Data shown: Begin

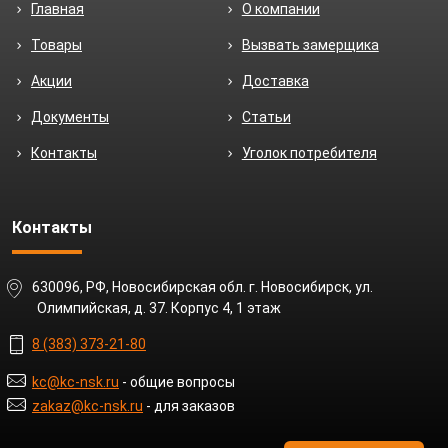
Главная
О компании
Товары
Вызвать замерщика
Акции
Доставка
Документы
Статьи
Контакты
Уголок потребителя
Контакты
630096, РФ, Новосибирская обл. г. Новосибирск, ул.
Олимпийская, д. 37. Корпус 4, 1 этаж
8 (383) 373-21-80
kc@kc-nsk.ru
- общие вопросы
zakaz@kc-nsk.ru
- для заказов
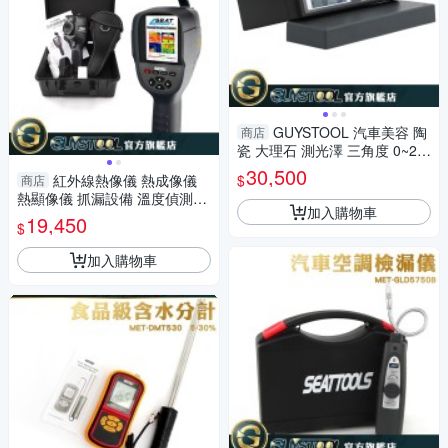
GUYSTOOL 汽車美容 陶
商店
瓷 大理石 測光澤 三角度 0~20
00GU 表面光澤度 表面光澤ME
30,500
$
紅外線熱像儀 熱成像儀
商店
T-GM2685 光澤漆
熱顯像儀 抓漏設備 溫度偵測儀
加入購物車
電線異常發熱 紅外線顯示儀 FL
19,450
$
TG300+2
加入購物車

Data shown: End

What you should do » Apart from the pictures, every line of the data above should be given again exactly.

Exercise answer »
Главная
О компании
Товары
Вызвать замерщика
Акции
Доставка
Документы
Статьи
Контакты
Уголок потребителя
Контакты
630096, РФ, Новосибирская обл. г. Новосибирск, ул.
Олимпийская, д. 37. Корпус 4, 1 этаж
8 (383) 373-21-80
kc@kc-nsk.ru
- общие вопросы
zakaz@kc-nsk.ru
- для заказов
GUYSTOOL 汽車美容 陶
商店
瓷 大理石 測光澤 三角度 0~20
00GU 表面光澤度 表面光澤ME
30,500
$
紅外線熱像儀 熱成像儀
商店
T-GM2685 光澤漆
熱顯像儀 抓漏設備 溫度偵測儀
加入購物車
電線異常發熱 紅外線顯示儀 FL
19,450
$
TG300+2
加入購物車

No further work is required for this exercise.